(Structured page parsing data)
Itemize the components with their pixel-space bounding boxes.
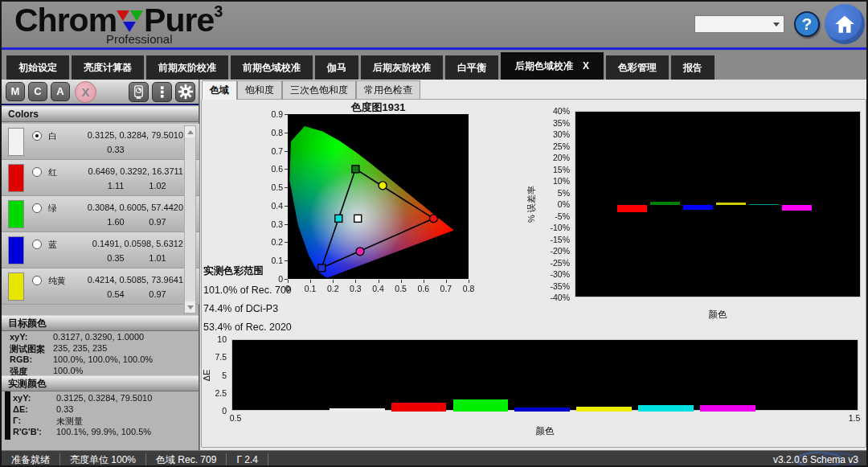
cie-ytick: 0.1 (262, 256, 283, 265)
kebab-menu-icon (154, 84, 170, 100)
left-panel: M C A X Colors 白0.3125, 0.3284, 79.50100… (2, 80, 199, 450)
cie-xtick: 0.4 (367, 284, 390, 293)
tab-后期灰阶校准[interactable]: 后期灰阶校准 (361, 55, 443, 80)
color-name: 白 (48, 130, 57, 142)
menu-button[interactable] (152, 82, 172, 102)
meter-device-button[interactable] (129, 82, 149, 102)
kv-value: 100.0%, 100.0%, 100.0% (53, 354, 153, 364)
kv-value: 0.3127, 0.3290, 1.0000 (53, 332, 144, 342)
gamut-point-绿 (352, 166, 359, 173)
preset-dropdown[interactable] (694, 15, 784, 33)
chevron-down-icon (773, 23, 780, 27)
delta-e-chart-ylabel: ΔE (201, 339, 212, 411)
meter-icon (131, 84, 146, 100)
kv-value: 0.33 (56, 404, 73, 414)
gamut-point-黄 (379, 182, 387, 190)
luminance-error-chart-ytick: -15% (542, 235, 570, 244)
color-radio[interactable] (32, 240, 42, 249)
delta-e-chart-bar-绿 (453, 399, 509, 412)
subtab-常用色检查[interactable]: 常用色检查 (356, 80, 420, 99)
luminance-error-chart-bar-洋红 (782, 205, 812, 211)
scroll-down-icon[interactable] (185, 301, 195, 313)
colors-scrollbar[interactable] (184, 125, 196, 313)
color-xyY-value: 0.6469, 0.3292, 16.3711 (64, 166, 183, 176)
cie-ytick: 0.8 (262, 128, 283, 137)
meter-a-button[interactable]: A (51, 82, 70, 101)
tab-前期灰阶校准[interactable]: 前期灰阶校准 (146, 55, 228, 80)
luminance-error-chart-ytick: 35% (542, 118, 570, 128)
target-color-header: 目标颜色 (2, 315, 199, 331)
kv-label: R'G'B': (13, 427, 42, 436)
luminance-error-chart-ytick: -5% (542, 211, 570, 221)
luminance-error-chart-bar-蓝 (683, 205, 713, 210)
color-row-白[interactable]: 白0.3125, 0.3284, 79.50100.33 (2, 124, 199, 160)
color-swatch (8, 272, 24, 301)
subtab-三次色饱和度[interactable]: 三次色饱和度 (282, 80, 356, 99)
help-button[interactable]: ? (794, 11, 820, 37)
meter-c-button[interactable]: C (28, 82, 47, 101)
tab-伽马[interactable]: 伽马 (315, 55, 358, 80)
kv-value: 100.1%, 99.9%, 100.5% (56, 427, 151, 436)
settings-button[interactable] (175, 82, 195, 102)
color-swatch (8, 128, 24, 156)
tab-前期色域校准[interactable]: 前期色域校准 (231, 55, 313, 80)
meter-m-button[interactable]: M (6, 82, 25, 101)
color-radio[interactable] (32, 203, 42, 213)
meter-toolbar: M C A X (2, 80, 199, 104)
tab-亮度计算器[interactable]: 亮度计算器 (72, 55, 144, 80)
cie-ytick: 0.2 (262, 237, 283, 247)
cie-xtick: 0.1 (299, 284, 321, 293)
color-row-纯黄[interactable]: 纯黄0.4214, 0.5085, 73.96410.540.97 (2, 268, 199, 305)
luminance-error-chart-ytick: -35% (542, 281, 570, 291)
cie-chart-title: 色度图1931 (288, 100, 469, 115)
subtab-色域[interactable]: 色域 (202, 80, 237, 100)
status-bar: v3.2.0.6 Schema v3 准备就绪亮度单位 100%色域 Rec. … (2, 450, 866, 467)
tab-label: 伽马 (327, 61, 346, 75)
color-row-绿[interactable]: 绿0.3084, 0.6005, 57.44201.600.97 (2, 196, 199, 232)
close-meter-button[interactable]: X (75, 81, 96, 103)
tab-后期色域校准[interactable]: 后期色域校准X (501, 52, 604, 80)
cie-xtick: 0.5 (390, 284, 412, 293)
tab-label: 后期灰阶校准 (373, 61, 431, 75)
kv-label: Γ: (13, 416, 21, 425)
gamut-point-红 (429, 215, 437, 223)
kv-row: RGB:100.0%, 100.0%, 100.0% (2, 354, 199, 366)
color-radio[interactable] (32, 131, 42, 141)
delta-e-chart-xlabel: 颜色 (521, 425, 569, 437)
cie-ytick: 0.5 (262, 182, 283, 192)
delta-e-chart-bar-黄 (576, 407, 632, 412)
luminance-error-chart-bar-青 (749, 204, 779, 206)
color-radio[interactable] (32, 276, 42, 285)
home-button[interactable] (825, 4, 865, 44)
luminance-error-chart-ytick: 30% (542, 129, 570, 139)
tab-label: 白平衡 (457, 61, 486, 75)
kv-row: 测试图案235, 235, 235 (2, 343, 199, 354)
tab-报告[interactable]: 报告 (671, 55, 714, 80)
cie-xtick: 0.2 (321, 284, 344, 293)
luminance-error-chart-bar-黄 (716, 203, 746, 205)
main-tabbar: 初始设定亮度计算器前期灰阶校准前期色域校准伽马后期灰阶校准白平衡后期色域校准X色… (6, 54, 714, 80)
edition-label: Professional (106, 32, 173, 46)
color-radio[interactable] (32, 167, 42, 177)
tab-白平衡[interactable]: 白平衡 (445, 55, 498, 80)
color-row-红[interactable]: 红0.6469, 0.3292, 16.37111.111.02 (2, 160, 199, 196)
charts-area: 色域饱和度三次色饱和度常用色检查 实测色彩范围 101.0% of Rec. 7… (200, 80, 868, 450)
color-name: 绿 (48, 203, 57, 215)
color-xyY-value: 0.3084, 0.6005, 57.4420 (64, 203, 183, 212)
tab-close-icon[interactable]: X (583, 60, 589, 72)
luminance-error-chart-ytick: -20% (542, 246, 570, 256)
color-row-蓝[interactable]: 蓝0.1491, 0.0598, 5.63120.351.01 (2, 232, 199, 268)
tab-初始设定[interactable]: 初始设定 (6, 55, 69, 80)
color-xyY-value: 0.3125, 0.3284, 79.5010 (64, 130, 183, 140)
scroll-up-icon[interactable] (185, 126, 195, 137)
home-icon (833, 12, 857, 36)
delta-e-chart-xtick-min: 0.5 (223, 413, 248, 423)
cie-xtick: 0.6 (412, 284, 435, 293)
tab-色彩管理[interactable]: 色彩管理 (606, 55, 669, 80)
status-item: 准备就绪 (2, 453, 59, 467)
cie-diagram (288, 114, 469, 279)
subtab-饱和度[interactable]: 饱和度 (237, 80, 282, 99)
kv-label: 测试图案 (10, 343, 45, 355)
delta-e-chart-bar-蓝 (514, 408, 570, 412)
luminance-error-chart-ytick: 40% (542, 106, 570, 116)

## About this task:
From the entries above, copy out every line where the string "close" appears.

## Result for this task:
close-meter-button[interactable]: X (75, 81, 96, 103)
tab-close-icon[interactable]: X (583, 60, 589, 72)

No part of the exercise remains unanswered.